ArtsCross is as much an act of cultural diplomacy as a dance project, and ResCen's focus on artistic Practice as Research was very new in the Chinese context. A leading Chinese choreographer noted that it was the first time in 15 years that the academics had set foot in a dance studio to watch a rehearsal.
Bannerman admits the preparation was daunting. "While it was fascinating to navigate the path, I did fear that we were working by committee. An overly formal hierarchy might be fine for developing policy, but we want an environment that's catalytic, that's creative." In British dance projects, problems tend to be dealt with as they arise. "In China, there's none of that." Contracts were drawn up specifying the themes and number of dancers.
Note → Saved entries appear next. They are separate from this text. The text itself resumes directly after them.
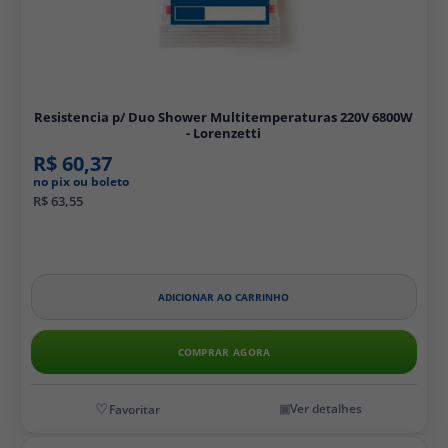
Resistencia p/ Duo Shower Multitemperaturas 220V 6800W
- Lorenzetti
R$ 60,37
no pix ou boleto
R$ 63,55
ADICIONAR AO CARRINHO
COMPRAR AGORA
Ver detalhes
Dealing with China's most prestigious and influential dance school was always going to involve bureaucracy. "I just think," he says, "it was something we had to go through."
The rehearsals and discussions were sometimes unexpectedly charged. One choreographer, mindful of the impact of the Cultural Revolution on artists, was wary of applying social or cultural science to dance because he associated it with interference by the Communist Party. Another Chinese academic was deeply moved by a Taiwanese interaction. "Don't you get it? We haven't been able to talk to these people for 50 years," he explained.
After three weeks of rehearsals, nine short works were performed at The Place in central London followed by an academic conference at Queen Mary, University of London. Their overarching theme was Leaving Home: Being Elsewhere, which held a particular significance for the Chinese participants.
So intense was the experience that the dancers burst into tears as they took their final call before an enthusiastic audience. And the wider cultural impact of ArtsCross should not be underestimated, Prof Bannerman says. Beijing Dance Academy comes under pressure from both traditionalists and modernizers. "In October 2014, China will celebrate its 65th birthday," he says. "BDA has to be part of that." At previous celebrations, they have always presented traditional Chinese work. "This time they are presenting a mix of influences, a programme demonstrating their traditions and their contemporary spirit. That's very significant. As soon as BDA breaks the mould, it's allowed. Other dancers know it's been accepted by the Party."
But the impact of Chinese choreography and ideas on the British participants was just as profound. "We can't build a nuclear power station or a high speed train without China. We think London is special, but we need to be a lot, lot better about negotiating the rest of the world," says Prof Bannerman. "It's that international cultural dialogue that I think Middlesex is so good at. So much of what we do is borne out of social perceptions that are constantly evolving. We have to learn from the students."